Também conhecida como Perspectiva Life-Span – termo da língua inglesa que tem a conotação de extensão ou abrangência, esta abordagem constitui-se hoje no modelo mais influente da Psicologia do Envelhecimento contemporânea (Neri, 2001a). E apesar de ter uma conotação de extensão ou de abrangência, quer da vida em toda a sua extensão, quer de algum

período particular, a Perspectiva do Curso de Vida não se utiliza de nenhum critério de estágio para fins de delimitação ou periodização: a idade cronológica é vista como variável relevante, mas, longe de ser considerada uma causa, ela é vista como elemento organizador na pesquisa sobre o desenvolvimento (Neri, 2001a).

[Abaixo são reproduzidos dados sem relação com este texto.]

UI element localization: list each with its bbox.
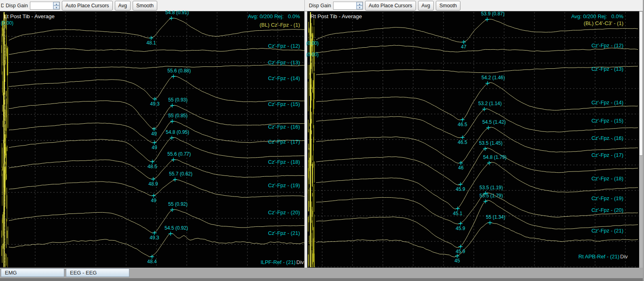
disp-gain-value-right[interactable] <box>334 2 356 9</box>
disp-gain-input-left[interactable]: ▲ ▼ <box>30 2 60 10</box>
toolbar: D Disp Gain ▲ ▼ Auto Place Cursors Avg S… <box>0 0 644 11</box>
disp-gain-label-right: Disp Gain <box>309 3 331 8</box>
disp-gain-label-left: Disp Gain <box>6 3 28 8</box>
auto-place-cursors-button-right[interactable]: Auto Place Cursors <box>365 1 416 11</box>
auto-place-cursors-button-left[interactable]: Auto Place Cursors <box>62 1 113 11</box>
bottom-tab-bar: EMG EEG - EEG <box>0 268 644 278</box>
smooth-button-right[interactable]: Smooth <box>436 1 460 11</box>
avg-button-right[interactable]: Avg <box>418 1 434 11</box>
tab-emg[interactable]: EMG <box>1 268 64 277</box>
smooth-button-left[interactable]: Smooth <box>133 1 157 11</box>
window-bottom-edge <box>0 278 644 281</box>
clipped-label: D <box>1 3 4 8</box>
disp-gain-value-left[interactable] <box>30 2 53 9</box>
panel-divider <box>304 11 307 268</box>
left-waveform-panel[interactable] <box>1 11 304 268</box>
toolbar-right: Disp Gain ▲ ▼ Auto Place Cursors Avg Smo… <box>304 0 460 11</box>
spin-up-icon[interactable]: ▲ <box>357 2 363 6</box>
spin-down-icon[interactable]: ▼ <box>357 6 363 9</box>
spin-down-icon[interactable]: ▼ <box>53 6 59 9</box>
right-waveform-panel[interactable] <box>307 11 639 268</box>
vertical-scrollbar[interactable] <box>639 11 643 268</box>
spin-up-icon[interactable]: ▲ <box>53 2 59 6</box>
avg-button-left[interactable]: Avg <box>115 1 131 11</box>
app-window: D Disp Gain ▲ ▼ Auto Place Cursors Avg S… <box>0 0 644 281</box>
scrollbar-thumb[interactable] <box>639 11 643 156</box>
disp-gain-input-right[interactable]: ▲ ▼ <box>333 2 363 10</box>
toolbar-left: D Disp Gain ▲ ▼ Auto Place Cursors Avg S… <box>1 0 157 11</box>
tab-eeg[interactable]: EEG - EEG <box>66 268 129 277</box>
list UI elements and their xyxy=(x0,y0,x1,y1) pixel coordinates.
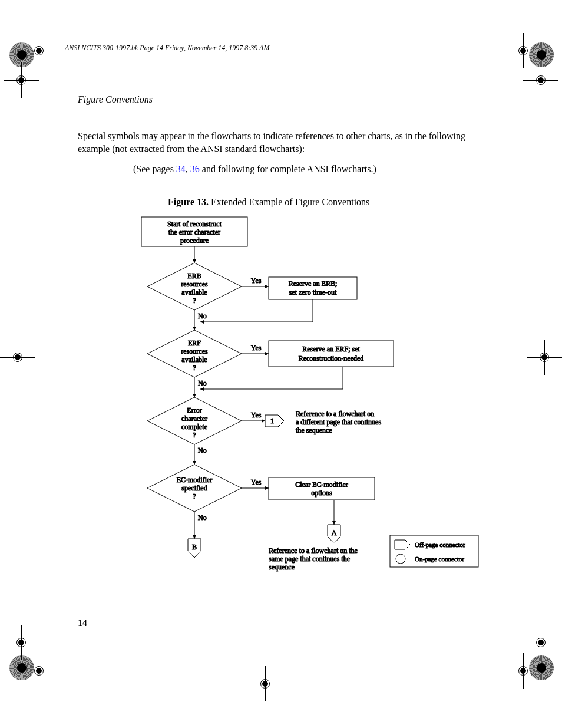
intro-paragraph: Special symbols may appear in the flowch… xyxy=(78,130,483,155)
label-yes: Yes xyxy=(251,478,262,486)
node-start-text-l2: the error character xyxy=(168,228,220,236)
node-d3-l2: character xyxy=(181,414,207,423)
node-d1-l1: ERB xyxy=(187,272,201,280)
node-d4-l2: specified xyxy=(181,484,207,492)
example-note-sep: , xyxy=(186,164,190,174)
header-rule xyxy=(78,111,483,111)
node-p2-l2: Reconstruction-needed xyxy=(299,354,364,363)
label-no: No xyxy=(198,446,207,454)
node-d1-l3: available xyxy=(181,288,207,297)
legend-offpage: Off-page connector xyxy=(415,541,465,548)
figure-caption-text: Extended Example of Figure Conventions xyxy=(211,197,369,207)
print-file-note: ANSI NCITS 300-1997.bk Page 14 Friday, N… xyxy=(65,44,430,52)
registration-mark-icon xyxy=(527,340,562,375)
node-d2-l3: available xyxy=(181,355,207,364)
node-d2-l1: ERF xyxy=(188,339,201,347)
offpage-1-note-l3: the sequence xyxy=(296,426,332,434)
label-no: No xyxy=(198,312,207,320)
node-d1-l4: ? xyxy=(193,297,196,305)
onpage-connector-icon xyxy=(396,554,405,564)
node-start-text-l1: Start of reconstruct xyxy=(167,220,222,228)
figure-caption: Figure 13. Extended Example of Figure Co… xyxy=(168,197,369,207)
offpage-connector-icon xyxy=(395,540,410,549)
example-note-prefix: (See pages xyxy=(133,164,176,174)
onpage-B-label: B xyxy=(192,543,197,551)
registration-mark-icon xyxy=(4,625,39,660)
onpage-A-note-l1: Reference to a flowchart on the xyxy=(269,546,358,555)
figure-caption-label: Figure 13. xyxy=(168,197,209,207)
node-p3-l1: Clear EC-modifier xyxy=(295,480,348,489)
edge xyxy=(200,299,313,322)
label-no: No xyxy=(198,513,207,522)
node-d1-l2: resources xyxy=(181,280,208,288)
offpage-1-note-l2: a different page that continues xyxy=(296,418,381,426)
page-number: 14 xyxy=(78,618,87,628)
example-note-suffix: and following for complete ANSI flowchar… xyxy=(200,164,376,174)
edge xyxy=(200,367,343,389)
legend-onpage: On-page connector xyxy=(415,555,464,562)
label-yes: Yes xyxy=(251,411,262,419)
footer-rule xyxy=(78,617,483,617)
example-note: (See pages 34, 36 and following for comp… xyxy=(133,163,483,176)
registration-mark-icon xyxy=(523,62,558,98)
node-d3-l4: ? xyxy=(193,431,196,439)
offpage-1-note-l1: Reference to a flowchart on xyxy=(296,410,374,418)
node-p3-l2: options xyxy=(311,489,332,497)
registration-mark-icon xyxy=(247,666,283,701)
node-p1-l2: set zero time-out xyxy=(289,288,337,297)
node-p2-l1: Reserve an ERF; set xyxy=(302,345,360,353)
node-d4-l1: EC-modifier xyxy=(177,476,213,484)
onpage-A-note-l3: sequence xyxy=(269,563,295,571)
label-no: No xyxy=(198,379,207,387)
node-d2-l2: resources xyxy=(181,347,208,355)
node-d3-l1: Error xyxy=(187,406,201,414)
label-yes: Yes xyxy=(251,276,262,285)
onpage-A-label: A xyxy=(332,529,337,537)
page-link-36[interactable]: 36 xyxy=(190,164,200,174)
registration-mark-icon xyxy=(4,62,39,98)
flowchart: Start of reconstruct the error character… xyxy=(78,212,483,589)
onpage-A-note-l2: same page that continues the xyxy=(269,555,350,563)
offpage-1-label: 1 xyxy=(270,417,274,425)
node-d4-l3: ? xyxy=(193,492,196,500)
page: Figure Conventions Special symbols may a… xyxy=(0,0,562,728)
label-yes: Yes xyxy=(251,344,262,352)
registration-mark-icon xyxy=(0,340,35,375)
page-header-title: Figure Conventions xyxy=(78,94,153,105)
offpage-connector-icon xyxy=(265,415,284,427)
registration-mark-icon xyxy=(523,625,558,660)
node-d3-l3: complete xyxy=(181,423,207,431)
node-start-text-l3: procedure xyxy=(180,236,209,245)
node-p1-l1: Reserve an ERB; xyxy=(289,279,338,288)
page-link-34[interactable]: 34 xyxy=(176,164,186,174)
node-d2-l4: ? xyxy=(193,364,196,372)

Sem dúvida, a contribuição metodológica mais importante da Perspectiva Life-Span à pesquisa psicológica é o fato de atentar para os eventos do contexto sócio-histórico ao qual pertencem indivíduos e grupos, os quais, necessariamente, exercem forte influência nos processos de significação dessas pessoas. Ou, nas palavras de Rosseti-Ferreira et al (2004), para quem os processos de desenvolvimento humano “(...) são concebidos como se dando, durante todo o ciclo vital, nas e por meio das múltiplas interações estabelecidas pelas pessoas em contextos social e culturalmente organizados” (p.23).

Especialmente, a Perspectiva Life-Span é considerada a perspectiva típica da Psicologia do Envelhecimento, embora, desde os anos 80, venha sendo aplicada também às outras fases do desenvolvimento. Esta perspectiva rejeita a noção unidirecional das teorias de estágios e defende os princípios de multidimensionalidade e multidirecionalidade para o desenvolvimento humano (Neri, 1995). São estes pressupostos teóricos que fazem com que a velhice seja vista como uma experiência de ganhos e perdas, sempre heterogênea para todas as pessoas, isto é, que acontece de modo diferente para indivíduos que vivem em contextos históricos e sociais distintos.

Portanto, a metáfora crescimento, culminância e contração (componentes do modelo pioneiro de Charlotte Bühler, 1935) – que já chegou a representar um avanço nas teorias sobre ciclo de vida – atualmente não explica mais a complexidade do processo do desenvolvimento humano. Segundo Neri (2001a), não há hoje uma teoria única sobre o envelhecimento em nenhuma das disciplinas que compõem o campo da Gerontologia – embora muito esforço tenha

sido dispendido nessa direção nos anos 1960 e 1970, marcados pela emergência de grandes teorias, especialmente no campo da Sociologia.